Najlepsza przyjaciółka Miry zakłada klub dla zakochanych. Wszystko byłoby super, gdyby sama Mira mogła do niego dołączyć, jednak dziewczynka nie jest jeszcze zakochana... no i w kim niby miałaby się zakochać? W sumie najlepszy kumpel mógłby się nadać... Myślenie o nim przez pół godziny dziennie na pewno sprawi, że Mira się w nim zakocha, prawda? PRAWDA?
Zaczynając lekturę tego tytułu, nastawiona byłam na dość prostą opowieść skierowaną właśnie do młodszych nastolatków, którzy dopiero rozpoczynają poznawanie swoich uczuć i doświadczają pierwszych miłości, rozczarowań i być może złamanych serc. No i cóż, za dużo się nie pomyliłam, ponieważ Mira to właśnie taka pozycja, aczkolwiek było w niej coś tak uroczego, że sama przepadłam.
Główną bohaterką jest tytułowa Mira, która nie do końca jeszcze odnajduje się w całym tym “nastolatkowym” świecie. Jej najlepsza przyjaciółka zakłada klub dla zakochanych i zaczyna rozmawiać o chłopakach, a Mira? Mira woli pójść się pobawić z najlepszym kumplem i pospędzać czas jako jeszcze dziecko. I nie ma w tym nic złego! Bardzo spodobała mi się kreacja tej bohaterki, ponieważ widać, że Mira chce nacieszyć się jeszcze tym swoim beztroskim czasem, kiedy hormony nie przejmują nad nią kontroli, a i jakieś porywy serca dodatkowo nie utrudniają życia. Doceniam takie podejście do tej postaci i ukazanie, że takie postępowanie jest całkowicie normalne i nikt nie powinien się tego wstydzić.
Sama historia jest dość prosta, ale jednocześnie w tej prostocie kryje się najważniejszy przekaz. Mira czuje się poniekąd zdradzona przez najlepszą przyjaciółkę, co w zasadzie jest zrozumiałe. Mira ma prawo czuć się wręcz porzucona, choć czy w kontekście samego zakochiwania się, mogłaby wręcz wyrzucać to swojej przyjaciółce? W tym akurat kontekście myślę, że nie — każdy z nas dojrzewa w innym tempie i nie ma nic złego w tym, że zaczynamy dostrzegać pewne rzeczy szybciej, niż nasi rówieśnicy. Poniekąd to właśnie próbują przekazać nam autorzy pierwszej części przygód Miry.

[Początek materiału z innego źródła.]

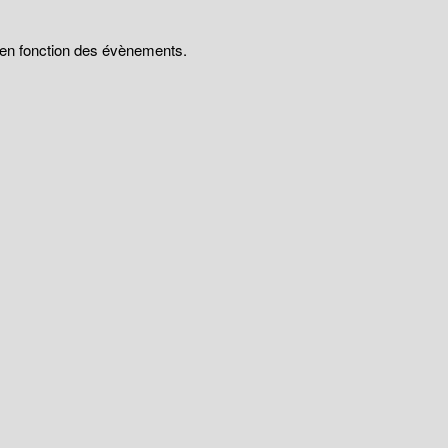
t en fonction des évènements.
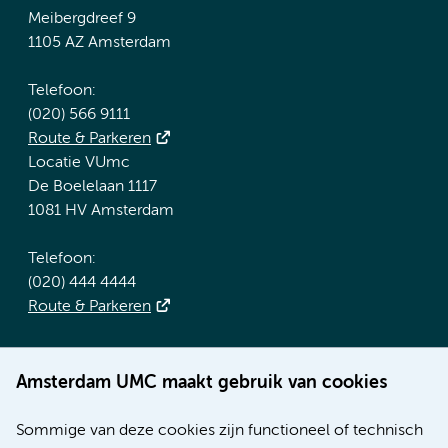
Meibergdreef 9
1105 AZ Amsterdam
Telefoon:
(020) 566 9111
Route & Parkeren
Locatie VUmc
De Boelelaan 1117
1081 HV Amsterdam
Telefoon:
(020) 444 4444
Route & Parkeren
Meer Amsterdam UMC websites:
Amsterdam UMC maakt gebruik van cookies
Werken bij Amsterdam UMC
Over Amsterdam UMC
Sommige van deze cookies zijn functioneel of technisch
Nieuws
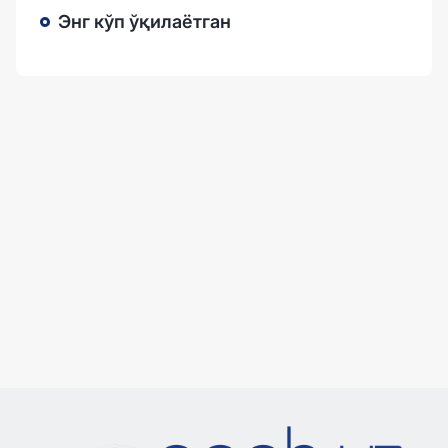
Энг кўп ўқилаётган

Na uwagę tutaj zasługuje nie tylko pióro autorki, która to bardzo ciekawie przedstawia całą historię, ale warto zwrócić uwagę i na ilustracje, które są idealnym odzwierciedleniem tekstu, ale i doskonałym uzupełnieniem. Ja wiem, że zawsze przy komiksach zachwycam się ilustracjami, ale nic na to nie poradzę, że w pewien sposób mnie to fascynuje – to, jak tekst pisany może być świetnie podkreślony przez obraz.
Pierwszy tom przygód Miry jest naprawdę dobry. Wiem, że z chęcią będę sięgać po kontynuację, ponieważ bardzo polubiłam się z główną bohaterką i nie mogę doczekać się powrotu do jej historii. Wiem również, że będę polecała ten tytuł każdemu miłośnikowi komiksów dla młodszej młodzieży, ale i przede wszystkim młodym czytelnikom, który być może zmagają się z podobnymi kwestiami, co Mira.